I got to reading this book by this guy. A Brief History of Everything, by Ken Wilber. Please forgive him for the big picture of his noggin on the cover.
It’s very good! There are so many cool ideas running through it, we’d be here for days. Among them (simplified blah blah):
- everything is a holon; that is, a whole and a part of some other whole
- holons are arranged in a hierarchy: atoms make molecules, molecules make cells, cells make humans, etc
- things that are higher up in the hierarchy are more “conscious”- frogs more than worms, worms more than dirt, humans more than apes, etc
- there are 4 quadrants of … the universe… interior/exterior and single/collective. So say there’s a newborn baby who has a brain that cannot tell the difference between what is itself and what is not itself. Exterior/singularly, we can talk about what bits of brain and neurons it has. But you could study all the neurons all day and not understand what it means to that baby. Interior/singularly, the baby has certain emotions along with that. (like examining a computer program’s code, and what it’s doing to the memory and disk etc, vs talking about what the program is actually doing in a meaningful sense) Similarly, there are collective sides to both things: what happens when a bunch of babies have a bunch of brains like this, and what does that mean?
- you can call these quadrants “I”, “We”, “It”, and “Its”. (or you can lump it and its together and just call them together “it”. It’s external, objective reality.)
- society has, since the Enlightenment/Age of Reason just forgotten about “I” and “we” and focused only on “it”. The brain and neurons is all there is; don’t worry about what that means to the person who’s experiencing it. This is a problem.
- personal mental and spiritual development are the same, along a spectrum. You go through these stages as a kid: distinguishing between you and not-you, becoming able to imagine what it’s like to be other people, focusing on first only yourself, then on other people in your group, then on all people worldwide, and then if you keep climbing this ladder you’ll hit a few states that we today would call “spiritual”… where you focus on all of nature, and eventually on the non-duality of everything.

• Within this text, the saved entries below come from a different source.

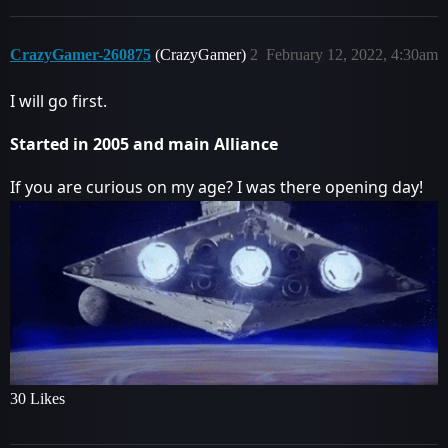
CrazyGamer-260875
(CrazyGamer)
2
February 12, 2022, 4:30am
I will go first.
Started in 2005 and main Alliance
If you are curious on my age? I was there opening day!
30 Likes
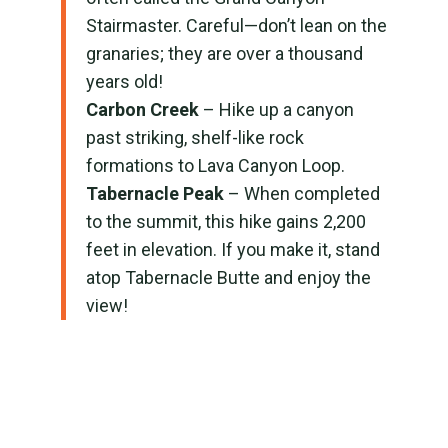
Stairmaster. Careful—don’t lean on the
granaries; they are over a thousand
years old!
Carbon Creek
– Hike up a canyon
past striking, shelf-like rock
formations to Lava Canyon Loop.
Tabernacle Peak
– When completed
to the summit, this hike gains 2,200
feet in elevation. If you make it, stand
atop Tabernacle Butte and enjoy the
view!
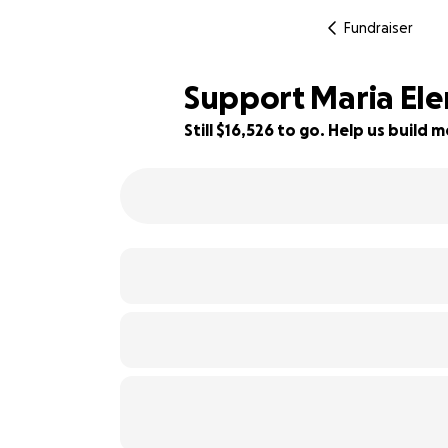
Fundraiser
Support Maria Elen
Still $16,526 to go. Help us buil
17% complete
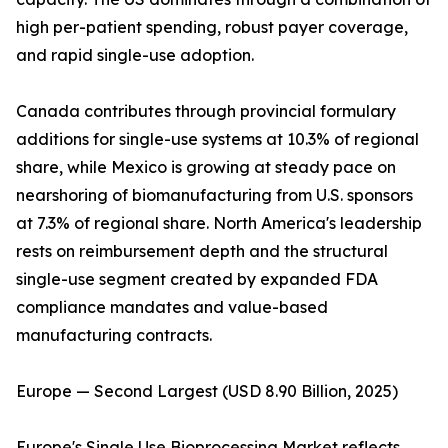
high per-patient spending, robust payer coverage,
and rapid single-use adoption.
Canada contributes through provincial formulary
additions for single-use systems at 10.3% of regional
share, while Mexico is growing at steady pace on
nearshoring of biomanufacturing from U.S. sponsors
at 7.3% of regional share. North America's leadership
rests on reimbursement depth and the structural
single-use segment created by expanded FDA
compliance mandates and value-based
manufacturing contracts.
Europe — Second Largest (USD 8.90 Billion, 2025)
Europe's Single Use Bioprocessing Market reflects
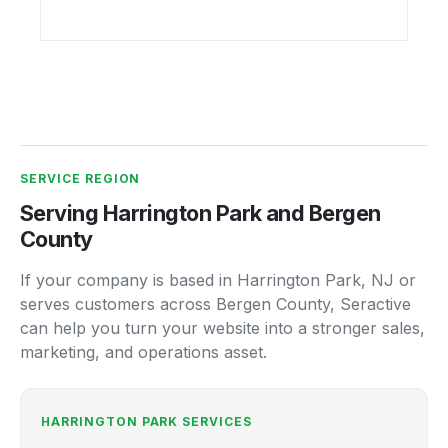
SERVICE REGION
Serving Harrington Park and Bergen
County
If your company is based in Harrington Park, NJ or
serves customers across Bergen County, Seractive
can help you turn your website into a stronger sales,
marketing, and operations asset.
HARRINGTON PARK SERVICES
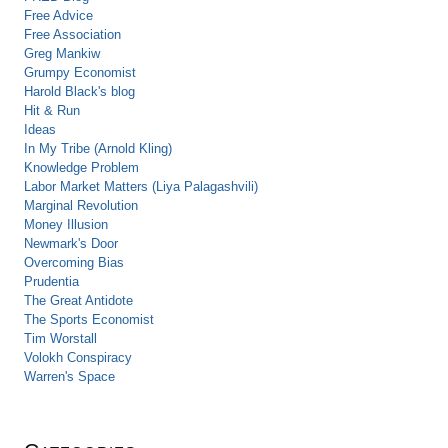
Free Advice
Free Association
Greg Mankiw
Grumpy Economist
Harold Black's blog
Hit & Run
Ideas
In My Tribe (Arnold Kling)
Knowledge Problem
Labor Market Matters (Liya Palagashvili)
Marginal Revolution
Money Illusion
Newmark's Door
Overcoming Bias
Prudentia
The Great Antidote
The Sports Economist
Tim Worstall
Volokh Conspiracy
Warren's Space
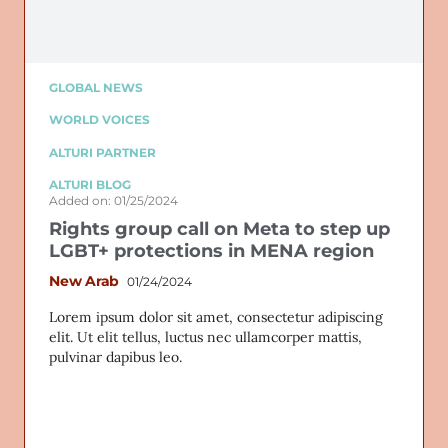
GLOBAL NEWS
WORLD VOICES
ALTURI PARTNER
ALTURI BLOG
Added on: 01/25/2024
Rights group call on Meta to step up
LGBT+ protections in MENA region
New Arab
01/24/2024
Lorem ipsum dolor sit amet, consectetur adipiscing
elit. Ut elit tellus, luctus nec ullamcorper mattis,
pulvinar dapibus leo.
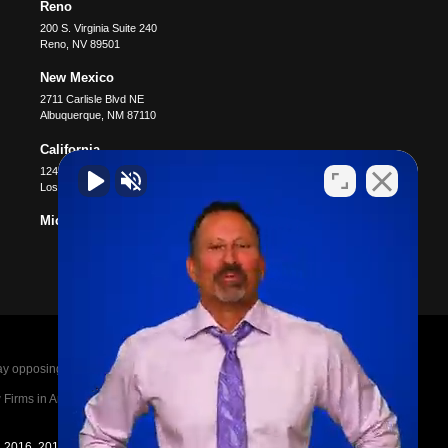
Reno
200 S. Virginia Suite 240
Reno
,
NV
89501
New Mexico
2711 Carlisle Blvd NE
Albuquerque
,
NM
87110
California
12400 Wilshire Blvd #1100
Los Angeles
,
CA
90025
Michigan
posing parties legal fees in the event of a loss.
irms in America A-List in 2020. The A-List is
in 2016, 2017, 2018, 2019, 2020, 2021, 2022, 2023,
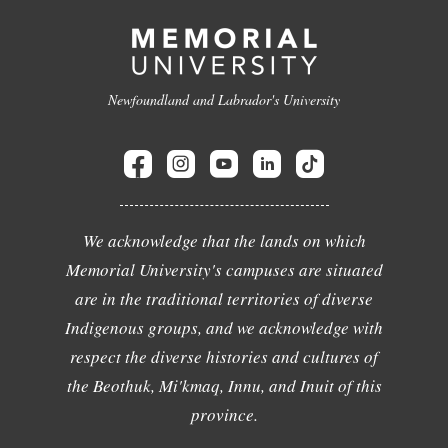
Newfoundland and Labrador's University
We acknowledge that the lands on which
Memorial University's campuses are situated
are in the traditional territories of diverse
Indigenous groups, and we acknowledge with
respect the diverse histories and cultures of
the Beothuk, Mi'kmaq, Innu, and Inuit of this
province.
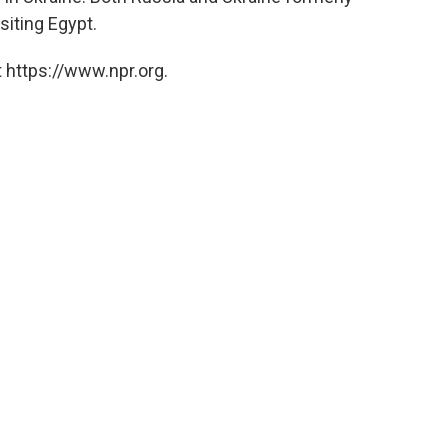
siting Egypt.
 https://www.npr.org.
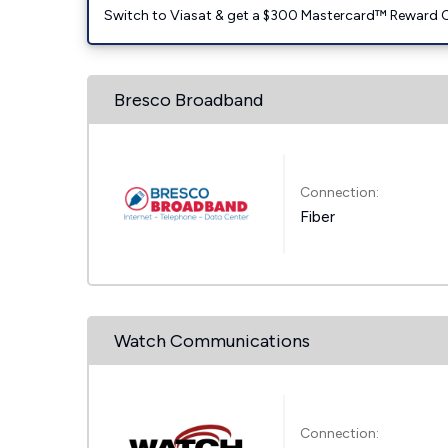
Switch to Viasat & get a $300 Mastercard™ Reward C
Bresco Broadband
Connection:
Fiber
Watch Communications
Connection:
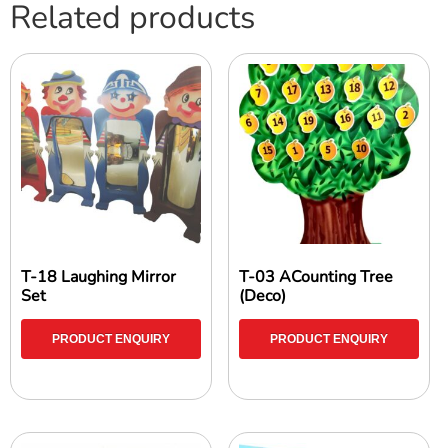
Related products
T-18 Laughing Mirror
T-03 ACounting Tree
Set
(Deco)
PRODUCT ENQUIRY
PRODUCT ENQUIRY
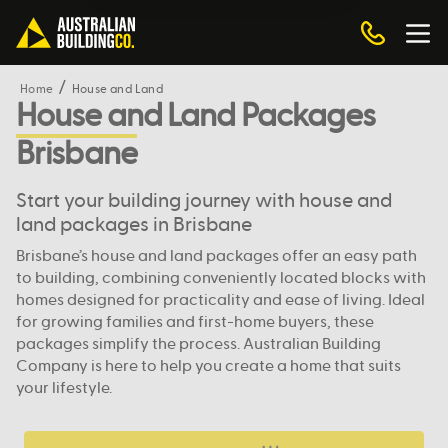
Home
House and Land
House and Land Packages
Brisbane
Start your building journey with house and
land packages in Brisbane
Brisbane’s house and land packages offer an easy path
to building, combining conveniently located blocks with
homes designed for practicality and ease of living. Ideal
for growing families and first-home buyers, these
packages simplify the process. Australian Building
Company is here to help you create a home that suits
your lifestyle.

These are all cool, especially the last! But it’s a lot to take in. Two questions:
1. How do I remember it, how do I make sure it doesn’t just linger in my mind for a week or a year and then disappear, leaving me back where I’ve started? This is frustrating; it seems like, to get better at these things, I’d have to study them as if a class at school. But I have a full-time job and thus not much energy to “take a class” too.
2. Should I even remember it? Is he right? Is this book just a bunch of nonsense? This is even more frustrating. Of course, I google it and the first things that come up are a few critiques. It’s like figuring out the truth in law or politics or computer science or anything else! Gah!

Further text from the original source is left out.